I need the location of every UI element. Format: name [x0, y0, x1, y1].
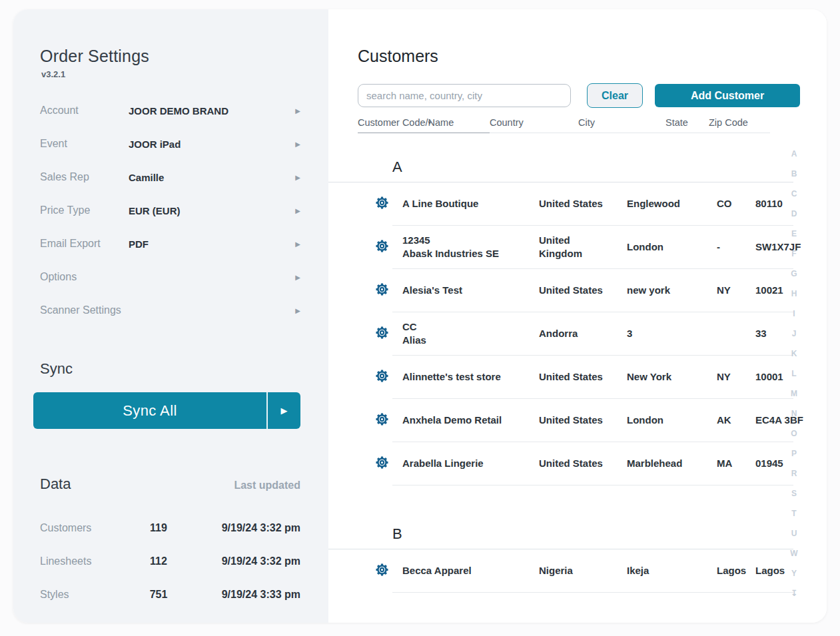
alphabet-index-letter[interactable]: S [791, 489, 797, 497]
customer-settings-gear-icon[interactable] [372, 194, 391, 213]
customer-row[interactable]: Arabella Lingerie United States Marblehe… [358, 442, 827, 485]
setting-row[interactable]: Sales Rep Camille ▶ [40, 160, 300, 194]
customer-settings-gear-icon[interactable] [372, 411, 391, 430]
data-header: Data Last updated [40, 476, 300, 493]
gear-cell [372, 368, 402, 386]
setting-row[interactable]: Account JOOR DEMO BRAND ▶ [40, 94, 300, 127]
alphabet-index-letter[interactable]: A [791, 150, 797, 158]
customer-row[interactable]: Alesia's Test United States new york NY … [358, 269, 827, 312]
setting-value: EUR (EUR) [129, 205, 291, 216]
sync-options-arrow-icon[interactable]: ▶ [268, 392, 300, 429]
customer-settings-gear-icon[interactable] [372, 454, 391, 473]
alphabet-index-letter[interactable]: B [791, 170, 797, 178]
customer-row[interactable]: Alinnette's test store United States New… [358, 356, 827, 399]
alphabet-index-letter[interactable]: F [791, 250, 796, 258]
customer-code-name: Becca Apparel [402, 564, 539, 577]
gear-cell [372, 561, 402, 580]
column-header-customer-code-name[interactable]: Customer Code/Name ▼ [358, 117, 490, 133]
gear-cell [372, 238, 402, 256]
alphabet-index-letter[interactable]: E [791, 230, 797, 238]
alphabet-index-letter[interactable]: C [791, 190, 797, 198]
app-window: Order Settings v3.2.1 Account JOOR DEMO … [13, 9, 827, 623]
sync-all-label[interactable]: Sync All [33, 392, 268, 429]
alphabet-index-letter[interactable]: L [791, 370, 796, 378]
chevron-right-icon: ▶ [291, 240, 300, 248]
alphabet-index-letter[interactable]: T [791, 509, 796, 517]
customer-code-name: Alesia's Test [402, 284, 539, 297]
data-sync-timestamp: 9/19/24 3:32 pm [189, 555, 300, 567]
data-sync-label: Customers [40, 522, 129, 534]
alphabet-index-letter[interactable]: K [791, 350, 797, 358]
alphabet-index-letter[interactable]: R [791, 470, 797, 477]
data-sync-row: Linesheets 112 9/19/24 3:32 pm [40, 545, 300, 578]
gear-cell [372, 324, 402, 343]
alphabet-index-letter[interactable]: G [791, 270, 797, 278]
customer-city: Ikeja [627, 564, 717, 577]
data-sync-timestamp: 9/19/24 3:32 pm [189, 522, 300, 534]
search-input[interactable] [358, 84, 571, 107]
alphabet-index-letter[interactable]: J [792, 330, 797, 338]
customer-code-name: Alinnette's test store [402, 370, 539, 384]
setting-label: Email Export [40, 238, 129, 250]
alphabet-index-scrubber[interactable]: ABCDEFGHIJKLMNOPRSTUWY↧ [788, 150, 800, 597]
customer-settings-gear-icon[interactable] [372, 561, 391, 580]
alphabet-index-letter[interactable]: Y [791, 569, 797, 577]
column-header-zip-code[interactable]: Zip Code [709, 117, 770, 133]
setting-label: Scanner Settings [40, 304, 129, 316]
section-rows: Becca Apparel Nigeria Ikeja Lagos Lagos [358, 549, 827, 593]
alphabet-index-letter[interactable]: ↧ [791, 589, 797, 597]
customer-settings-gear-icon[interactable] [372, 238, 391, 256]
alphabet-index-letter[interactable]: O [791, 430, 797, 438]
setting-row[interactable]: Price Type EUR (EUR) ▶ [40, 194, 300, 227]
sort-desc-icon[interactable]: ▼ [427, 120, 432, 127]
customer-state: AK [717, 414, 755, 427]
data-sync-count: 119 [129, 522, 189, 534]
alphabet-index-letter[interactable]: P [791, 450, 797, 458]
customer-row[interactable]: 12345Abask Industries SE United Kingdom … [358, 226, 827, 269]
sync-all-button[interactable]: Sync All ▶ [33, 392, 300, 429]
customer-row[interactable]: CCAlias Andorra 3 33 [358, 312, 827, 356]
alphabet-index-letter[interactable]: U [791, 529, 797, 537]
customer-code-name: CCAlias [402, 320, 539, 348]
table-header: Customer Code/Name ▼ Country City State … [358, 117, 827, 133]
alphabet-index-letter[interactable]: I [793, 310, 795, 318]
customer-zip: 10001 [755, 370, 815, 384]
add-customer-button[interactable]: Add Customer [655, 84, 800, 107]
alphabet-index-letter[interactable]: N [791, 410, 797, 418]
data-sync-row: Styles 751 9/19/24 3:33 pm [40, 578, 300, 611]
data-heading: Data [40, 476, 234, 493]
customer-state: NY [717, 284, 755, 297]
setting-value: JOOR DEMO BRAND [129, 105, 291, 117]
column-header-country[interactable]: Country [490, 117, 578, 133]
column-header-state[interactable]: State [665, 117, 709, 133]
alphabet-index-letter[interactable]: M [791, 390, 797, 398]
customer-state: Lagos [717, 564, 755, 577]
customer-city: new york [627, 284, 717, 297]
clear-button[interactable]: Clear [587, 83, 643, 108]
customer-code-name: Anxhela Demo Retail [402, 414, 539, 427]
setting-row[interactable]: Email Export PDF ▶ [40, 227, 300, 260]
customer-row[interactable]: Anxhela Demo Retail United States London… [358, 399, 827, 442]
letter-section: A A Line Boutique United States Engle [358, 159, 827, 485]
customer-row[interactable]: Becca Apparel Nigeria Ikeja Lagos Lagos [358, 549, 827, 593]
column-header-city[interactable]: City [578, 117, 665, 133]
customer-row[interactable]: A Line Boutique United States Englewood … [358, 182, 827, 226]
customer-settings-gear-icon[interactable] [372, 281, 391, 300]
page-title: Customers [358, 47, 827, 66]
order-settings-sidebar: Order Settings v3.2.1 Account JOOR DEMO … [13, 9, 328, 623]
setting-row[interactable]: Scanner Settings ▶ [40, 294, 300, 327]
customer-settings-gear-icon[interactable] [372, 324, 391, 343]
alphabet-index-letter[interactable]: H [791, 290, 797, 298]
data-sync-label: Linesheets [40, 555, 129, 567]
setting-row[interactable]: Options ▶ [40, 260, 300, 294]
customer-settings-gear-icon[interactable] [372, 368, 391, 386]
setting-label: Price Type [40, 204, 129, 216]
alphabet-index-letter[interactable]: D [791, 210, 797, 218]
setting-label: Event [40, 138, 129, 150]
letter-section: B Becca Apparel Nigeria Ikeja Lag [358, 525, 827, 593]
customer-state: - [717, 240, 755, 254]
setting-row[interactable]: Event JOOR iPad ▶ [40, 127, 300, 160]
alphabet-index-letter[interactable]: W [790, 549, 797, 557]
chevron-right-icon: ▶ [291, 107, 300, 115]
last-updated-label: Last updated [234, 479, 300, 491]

...

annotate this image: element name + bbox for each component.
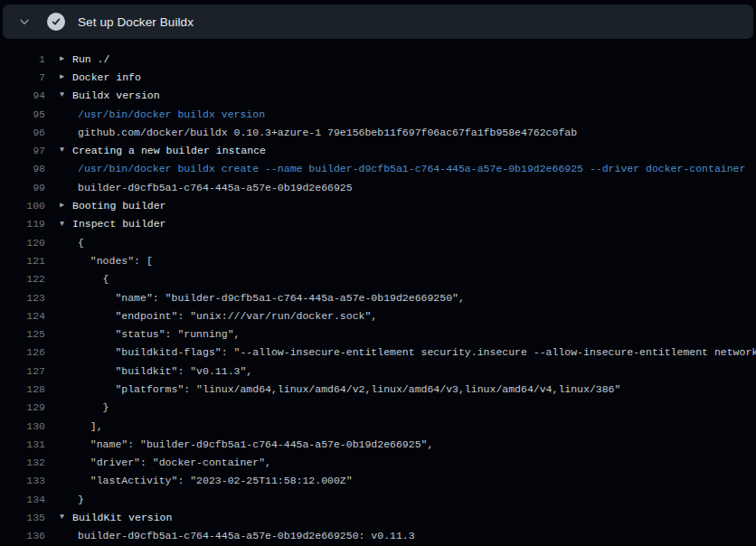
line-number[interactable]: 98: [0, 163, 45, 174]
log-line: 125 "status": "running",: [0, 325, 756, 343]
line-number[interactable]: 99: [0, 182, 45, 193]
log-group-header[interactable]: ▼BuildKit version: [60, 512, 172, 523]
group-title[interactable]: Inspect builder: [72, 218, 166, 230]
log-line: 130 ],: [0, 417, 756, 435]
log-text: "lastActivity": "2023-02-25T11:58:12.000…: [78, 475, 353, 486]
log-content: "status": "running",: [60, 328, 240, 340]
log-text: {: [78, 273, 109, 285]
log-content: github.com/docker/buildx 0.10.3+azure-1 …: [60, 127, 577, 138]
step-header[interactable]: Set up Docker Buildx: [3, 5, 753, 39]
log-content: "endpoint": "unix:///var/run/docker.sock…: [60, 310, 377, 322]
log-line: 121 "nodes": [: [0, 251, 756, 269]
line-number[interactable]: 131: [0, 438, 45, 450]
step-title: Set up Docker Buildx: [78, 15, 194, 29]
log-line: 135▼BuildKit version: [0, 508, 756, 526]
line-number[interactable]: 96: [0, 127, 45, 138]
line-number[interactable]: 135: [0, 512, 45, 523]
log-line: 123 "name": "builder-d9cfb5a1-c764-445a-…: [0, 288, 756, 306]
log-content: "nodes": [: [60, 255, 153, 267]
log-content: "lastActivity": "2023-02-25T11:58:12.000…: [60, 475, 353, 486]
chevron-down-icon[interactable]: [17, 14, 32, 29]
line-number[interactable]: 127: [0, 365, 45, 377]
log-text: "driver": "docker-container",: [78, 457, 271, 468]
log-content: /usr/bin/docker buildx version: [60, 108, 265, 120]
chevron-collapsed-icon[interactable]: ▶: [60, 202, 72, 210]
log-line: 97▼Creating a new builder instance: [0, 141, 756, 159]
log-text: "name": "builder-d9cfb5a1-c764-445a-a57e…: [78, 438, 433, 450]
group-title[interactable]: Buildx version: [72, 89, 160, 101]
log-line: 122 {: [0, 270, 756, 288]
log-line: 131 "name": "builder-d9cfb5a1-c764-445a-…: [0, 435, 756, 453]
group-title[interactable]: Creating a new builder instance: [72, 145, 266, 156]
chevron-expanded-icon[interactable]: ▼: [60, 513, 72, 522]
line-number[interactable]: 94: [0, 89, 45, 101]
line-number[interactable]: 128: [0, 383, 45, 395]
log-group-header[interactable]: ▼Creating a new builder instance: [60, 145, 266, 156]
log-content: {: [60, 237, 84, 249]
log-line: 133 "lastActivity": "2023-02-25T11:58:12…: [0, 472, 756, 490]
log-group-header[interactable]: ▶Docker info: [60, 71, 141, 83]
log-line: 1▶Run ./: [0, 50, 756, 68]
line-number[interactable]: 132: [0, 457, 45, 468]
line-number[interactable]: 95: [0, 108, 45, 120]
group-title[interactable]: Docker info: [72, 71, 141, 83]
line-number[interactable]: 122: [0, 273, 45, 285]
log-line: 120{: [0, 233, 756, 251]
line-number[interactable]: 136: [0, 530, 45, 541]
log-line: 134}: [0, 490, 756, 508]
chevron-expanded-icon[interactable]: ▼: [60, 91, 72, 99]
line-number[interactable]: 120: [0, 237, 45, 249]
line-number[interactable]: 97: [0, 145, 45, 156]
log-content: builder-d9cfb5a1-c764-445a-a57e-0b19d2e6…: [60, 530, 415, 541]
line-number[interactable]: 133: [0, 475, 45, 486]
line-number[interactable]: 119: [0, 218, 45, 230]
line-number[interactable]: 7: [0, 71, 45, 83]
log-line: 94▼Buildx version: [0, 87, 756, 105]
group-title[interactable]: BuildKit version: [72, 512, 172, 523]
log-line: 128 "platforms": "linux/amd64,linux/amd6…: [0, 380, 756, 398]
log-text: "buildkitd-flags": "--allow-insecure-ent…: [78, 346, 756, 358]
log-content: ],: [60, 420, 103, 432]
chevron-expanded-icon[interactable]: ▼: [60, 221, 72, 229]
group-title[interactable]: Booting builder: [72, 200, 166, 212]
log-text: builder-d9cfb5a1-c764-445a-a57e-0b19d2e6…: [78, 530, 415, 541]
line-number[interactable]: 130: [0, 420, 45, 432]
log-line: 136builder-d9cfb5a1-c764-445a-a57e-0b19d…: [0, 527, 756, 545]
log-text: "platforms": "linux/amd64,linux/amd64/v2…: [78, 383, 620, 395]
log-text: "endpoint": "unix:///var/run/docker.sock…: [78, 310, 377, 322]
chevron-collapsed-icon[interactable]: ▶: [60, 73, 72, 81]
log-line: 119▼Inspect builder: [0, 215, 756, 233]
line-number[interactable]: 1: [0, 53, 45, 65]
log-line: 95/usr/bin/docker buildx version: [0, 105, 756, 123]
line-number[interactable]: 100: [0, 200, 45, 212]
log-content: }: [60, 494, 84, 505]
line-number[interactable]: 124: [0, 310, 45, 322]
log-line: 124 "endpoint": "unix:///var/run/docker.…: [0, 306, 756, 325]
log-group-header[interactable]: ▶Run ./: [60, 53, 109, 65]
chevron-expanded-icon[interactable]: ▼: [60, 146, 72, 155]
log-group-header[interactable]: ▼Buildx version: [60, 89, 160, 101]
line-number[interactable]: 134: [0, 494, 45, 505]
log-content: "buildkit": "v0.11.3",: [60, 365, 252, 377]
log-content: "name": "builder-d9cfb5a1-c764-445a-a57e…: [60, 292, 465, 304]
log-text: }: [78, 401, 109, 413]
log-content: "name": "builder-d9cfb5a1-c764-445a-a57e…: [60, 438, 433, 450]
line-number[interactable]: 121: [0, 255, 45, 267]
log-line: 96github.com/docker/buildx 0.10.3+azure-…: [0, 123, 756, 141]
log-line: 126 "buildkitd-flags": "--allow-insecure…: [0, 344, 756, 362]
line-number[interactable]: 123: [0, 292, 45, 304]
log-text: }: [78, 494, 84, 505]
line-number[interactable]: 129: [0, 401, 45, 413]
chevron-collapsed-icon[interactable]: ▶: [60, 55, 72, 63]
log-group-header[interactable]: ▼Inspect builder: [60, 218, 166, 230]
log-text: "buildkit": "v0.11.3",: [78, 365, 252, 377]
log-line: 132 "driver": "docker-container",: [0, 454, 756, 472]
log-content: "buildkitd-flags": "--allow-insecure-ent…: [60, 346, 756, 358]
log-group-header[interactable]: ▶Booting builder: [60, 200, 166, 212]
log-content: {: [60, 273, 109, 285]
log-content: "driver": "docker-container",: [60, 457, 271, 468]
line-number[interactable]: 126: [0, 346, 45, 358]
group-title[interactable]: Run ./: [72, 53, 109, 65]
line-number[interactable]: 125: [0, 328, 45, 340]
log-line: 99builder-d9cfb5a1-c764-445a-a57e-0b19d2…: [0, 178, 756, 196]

• **EXERCISE PROMPT**
Pull every line holding "sock" out of the records.

• **RESPONSE BOX**
log-content: "endpoint": "unix:///var/run/docker.sock…: [60, 310, 377, 322]
log-text: "endpoint": "unix:///var/run/docker.sock…: [78, 310, 377, 322]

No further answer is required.